▶ [WORK REQUEST]:
Please write out every line of the listing without alteration, but omit the images.

[[ EXERCISE DATA, beginning ]]

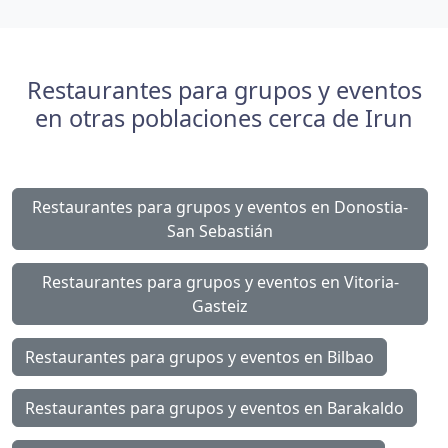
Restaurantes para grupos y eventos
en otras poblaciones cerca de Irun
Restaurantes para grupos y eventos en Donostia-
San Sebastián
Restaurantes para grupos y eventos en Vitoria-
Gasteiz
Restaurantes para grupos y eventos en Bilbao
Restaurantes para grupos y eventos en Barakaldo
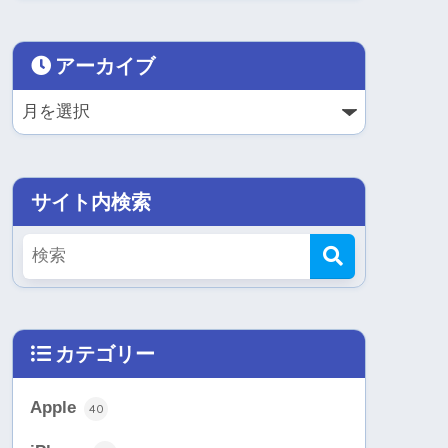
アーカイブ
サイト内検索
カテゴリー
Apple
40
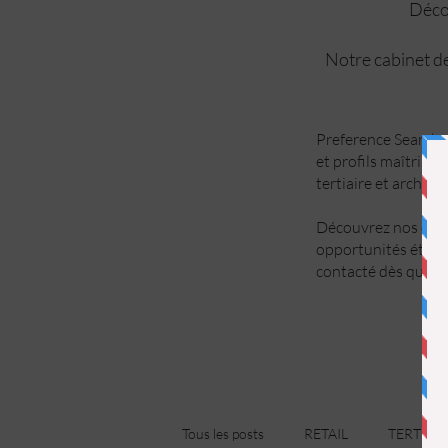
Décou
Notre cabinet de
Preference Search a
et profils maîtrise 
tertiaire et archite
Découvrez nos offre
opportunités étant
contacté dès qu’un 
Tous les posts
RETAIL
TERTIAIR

[[ EXERCISE DATA, end ]]

▶ [ANSWER TO THE PROBLEM]:
Restaurantes para grupos y eventos
en otras poblaciones cerca de Irun
Restaurantes para grupos y eventos en Donostia-
San Sebastián
Restaurantes para grupos y eventos en Vitoria-
Gasteiz
Restaurantes para grupos y eventos en Bilbao
Restaurantes para grupos y eventos en Barakaldo
アーカイブ
サイト内検索
カテゴリー
Apple
40
Décou
Notre cabinet de
Preference Search a
et profils maîtrise 
tertiaire et archite
Découvrez nos offre
opportunités étant
contacté dès qu’un 
Tous les posts
RETAIL
TERTIAIR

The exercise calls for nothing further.